Here is my code: https://atcoder.jp/contests/abc134/submissions/6467493
https://pastebin.com/NLHwAzXC for problem d i did the same as the nomral solution but instead of looping trough all the multiples of i it loops through primes i and sum up prime * i and decide to put 1 or no but it givs wa
just bcoz ur approach is wrong. why r u asking the wrong approach to be a correct.
why its wrong
why not to apply dp on seg tree problems. its wrong so its wrong . if u want correct one simply take all multiples of i. tc will be nlogn.
taking primes only should do the same as taking multiplis
Firstly, I taught that F can be solved using dp[i][j] — number of permutations using numbers from 1 to i having the permutation's depth j, but I figured out that is not enough. Can anybody explain the dynamic with 3 states?
I tried problem E by applying LIS twice. But I keep getting wa. Any idea what's the problem?
Submission-wa
Look at this 12 1 1 2 2 3 3 3 3 2 2 1 1 Answer:8 Output:9 Expect 8 find 9
Can anybody please explain the state of DP used to solve problem F.
The editorial in japanese says that we should assume the problem as pairing task.
The state of dynamic can be
then we can update the state like dp[i+1][j][k+j] = dp[i][j][k] in O(n^4).

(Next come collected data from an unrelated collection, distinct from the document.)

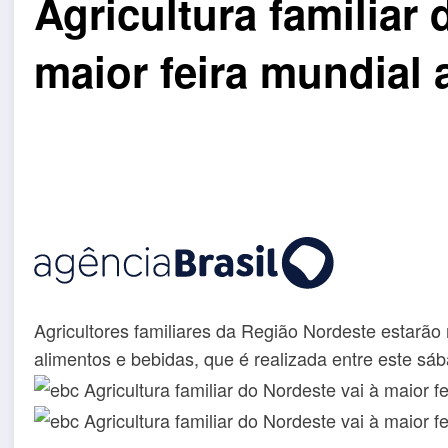
Agricultura familiar 
maior feira mundial 
Agricultores familiares da Região Nordeste estarão 
alimentos e bebidas, que é realizada entre este sáb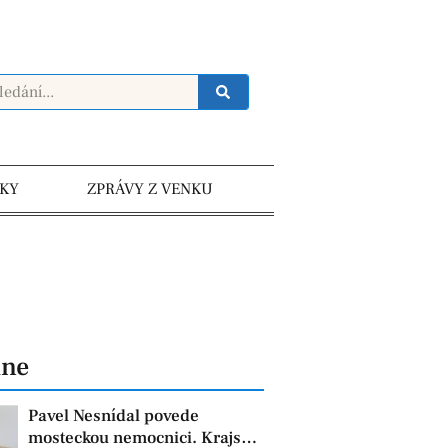
KY
ZPRÁVY Z VENKU
dne
Pavel Nesnídal povede
mosteckou nemocnici. Krajská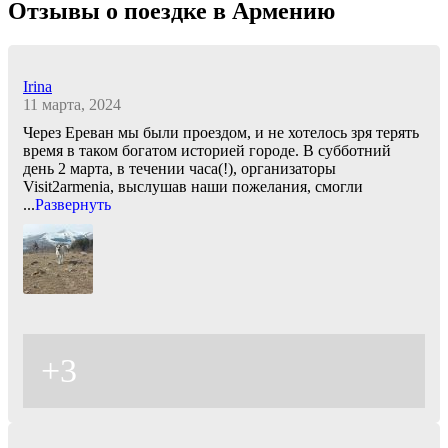
Отзывы о поездке в Армению
Irina
11 марта, 2024
Через Ереван мы были проездом, и не хотелось зря терять
время в таком богатом историей городе. В субботний
день 2 марта, в течении часа(!), организаторы
Visit2armenia, выслушав наши пожелания, смогли
...
Развернуть
+3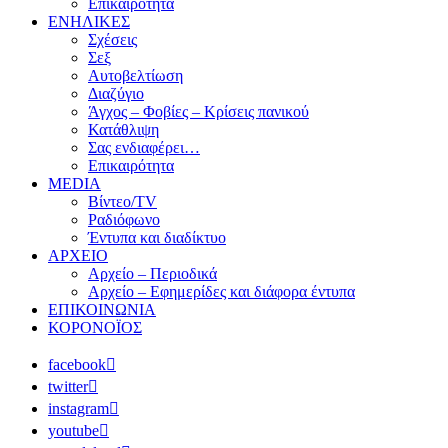
Επικαιρότητα
ΕΝΗΛΙΚΕΣ
Σχέσεις
Σεξ
Αυτοβελτίωση
Διαζύγιο
Άγχος – Φοβίες – Κρίσεις πανικού
Κατάθλιψη
Σας ενδιαφέρει…
Επικαιρότητα
MEDIA
Βίντεο/TV
Ραδιόφωνο
Έντυπα και διαδίκτυο
ΑΡΧΕΙΟ
Αρχείο – Περιοδικά
Αρχείο – Εφημερίδες και διάφορα έντυπα
ΕΠΙΚΟΙΝΩΝΙΑ
ΚΟΡΟΝΟΪΟΣ
facebook
twitter
instagram
youtube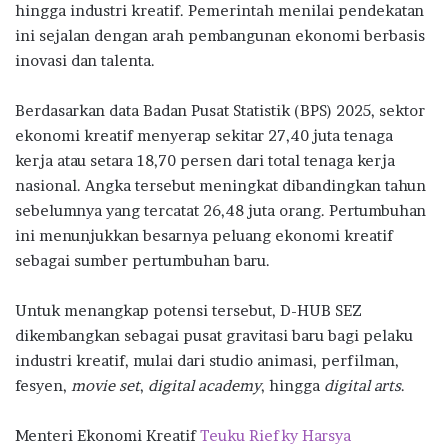
hingga industri kreatif. Pemerintah menilai pendekatan
ini sejalan dengan arah pembangunan ekonomi berbasis
inovasi dan talenta.
Berdasarkan data Badan Pusat Statistik (BPS) 2025, sektor
ekonomi kreatif menyerap sekitar 27,40 juta tenaga
kerja atau setara 18,70 persen dari total tenaga kerja
nasional. Angka tersebut meningkat dibandingkan tahun
sebelumnya yang tercatat 26,48 juta orang. Pertumbuhan
ini menunjukkan besarnya peluang ekonomi kreatif
sebagai sumber pertumbuhan baru.
Untuk menangkap potensi tersebut, D-HUB SEZ
dikembangkan sebagai pusat gravitasi baru bagi pelaku
industri kreatif, mulai dari studio animasi, perfilman,
fesyen,
movie set
,
digital academy
, hingga
digital arts
.
Menteri Ekonomi Kreatif
Teuku Riefky Harsya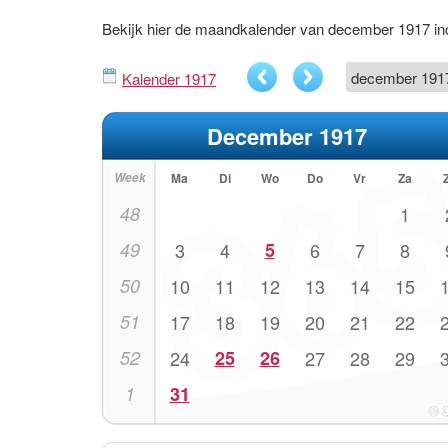
Bekijk hier de maandkalender van december 1917 i
Kalender 1917
December 1917
Week
Ma
Di
Wo
Do
Vr
Za
48
1
49
3
4
5
6
7
8
50
10
11
12
13
14
15
51
17
18
19
20
21
22
52
24
25
26
27
28
29
1
31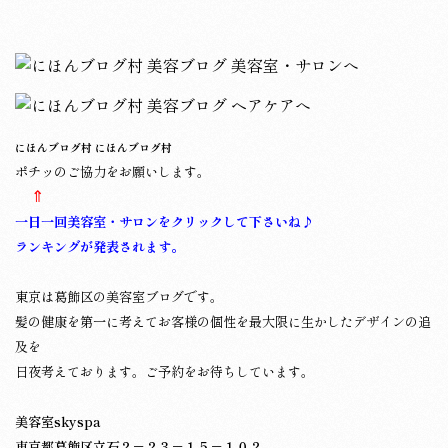
にほんブログ村
にほんブログ村
ポチッのご協力をお願いします。
⇑
一日一回美容室・サロンをクリックして下さいね♪
ランキングが発表されます。
東京は葛飾区の美容室ブログです。
髪の健康を第一に考えてお客様の個性を最大限に生かしたデザインの追
及を
日夜考えております。
ご予約をお待ちしています。
美容室skyspa
東京都葛飾区立石２－２３－１５－１０２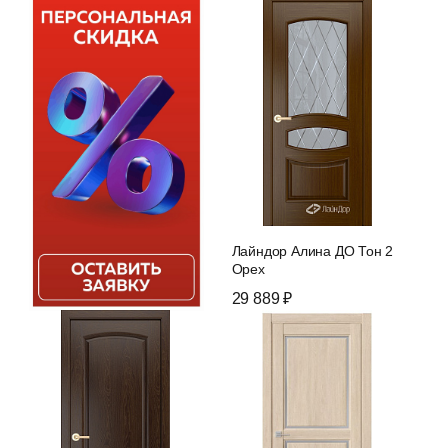
Лайндор Алина ДО Тон 2
Орех
29 889 ₽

My code here https://atcoder.jp/contests/abc134/submissions/6504932
chokudai please write an editorial explaining F
chokudai Editorial please.
Editorial is out: here
You can find the editorials on Twitter
Is English editorial available for this contest?
Can someone please translate editorial for problem F in English?
If you find official editorial and AC submissions for F is so damn painful to look at, you can try to find out the idea in this editorial. Although it's in Japanese but it has an really intuitive example picture and you can use Google Translate to get the idea.
thanks man.
This one helps a lot, Thanks! it's so cool to reshape it into another equivalent solvable one. after the reshape, the transition of DP becomes comparatively clearer.
Could you tell me what the problem D actually ask to do? I couldn't understand the requirement. Thanks!